Section 1202(c)(3) applies to redemptions BY THE CORPORATION. A direct purchase by a third party (a sovereign wealth fund, growth equity investor, or other external buyer) of stock from founders or employees does not technically constitute a redemption — the stock is purchased, not retired by the corporation. However, the IRS has indicated that tender offers structured to look like third-party purchases but functionally facilitated, sponsored, or financed by the corporation may be recharacterized as constructive redemptions under section 1202(c)(3). The factual indicia that suggest constructive redemption: the corporation arranges the third-party buyer, the corporation provides cash or guarantees for the purchase, the third party is a related party of the corporation, or the tender is structured as a corporate-sponsored facility rather than an independent investor's offer. Genuine third-party purchases — where the investor independently approaches founders, conducts its own due diligence, and pays its own money — are generally not section 1202(c)(3) redemptions. The line between corporate-facilitated and genuinely third-party tenders is sometimes thin.

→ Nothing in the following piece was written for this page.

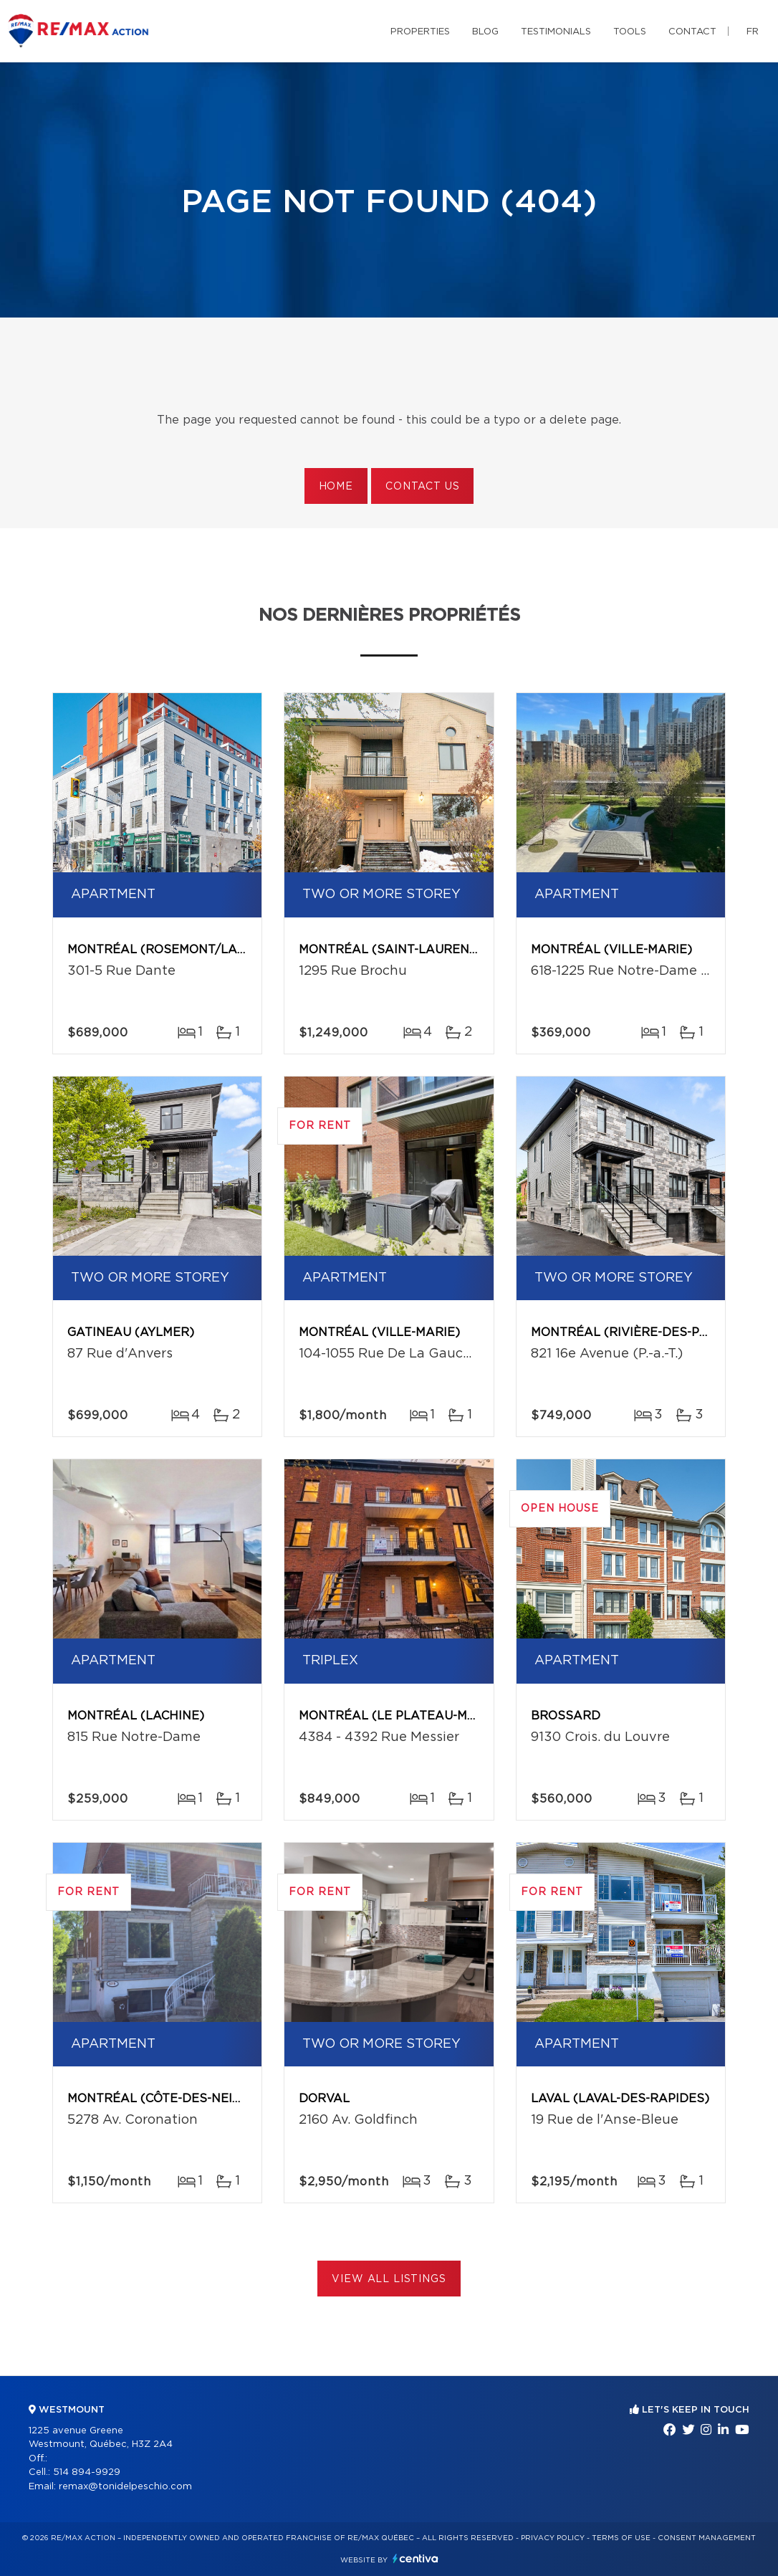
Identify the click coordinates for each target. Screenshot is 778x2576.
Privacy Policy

The 2-year window under section 1202(c)(3) is measured from the date of issuance of the QSBS being tested. For each specific issuance of QSBS, the window runs 2 years before that issuance date and 2 years after. Stock issued in January 2026 has a window running from January 2024 to January 2028. Any significant redemption by the corporation within that 4-year combined window can disqualify the January 2026 QSBS. For founders with multiple tranches of QSBS issued across multiple dates, each tranche has its own window — meaning a single tender offer in 2027 could fall within the 2-year-after window for stock issued in 2025 (disqualifying that stock) but be outside the 2-year-after window for stock issued in 2024 (not affecting that earlier stock). For pre-IPO companies issuing employee QSBS regularly through option exercises and additional grants, the rolling-window analysis can be complex and the tender offer timing must be coordinated with QSBS issuance dates.

Generally no. Once the section 1202(c)(3) disqualification applies, the affected stock loses QSBS character permanently. Subsequent restructurings, additional issuances, or workout arrangements do not restore the disqualified QSBS to qualifying status. There are limited exceptions: if the disqualifying redemption was itself rescinded and the consideration returned (a complete unwinding of the transaction within a short window), some practitioners argue the disqualification could be unwound — but this is contested and unsupported by clear IRS guidance. The practical implication: section 1202(c)(3) analysis must be done BEFORE the tender offer closes. Founders cannot rely on retroactive fixes. The defensive posture is to structure the tender offer (or related restructuring) within the safe-harbor windows before execution, with tax counsel confirming the analysis in writing. Disqualified QSBS gain at eventual sale is taxed at the standard 23.8% federal LTCG-plus-NIIT rate, with no exclusion.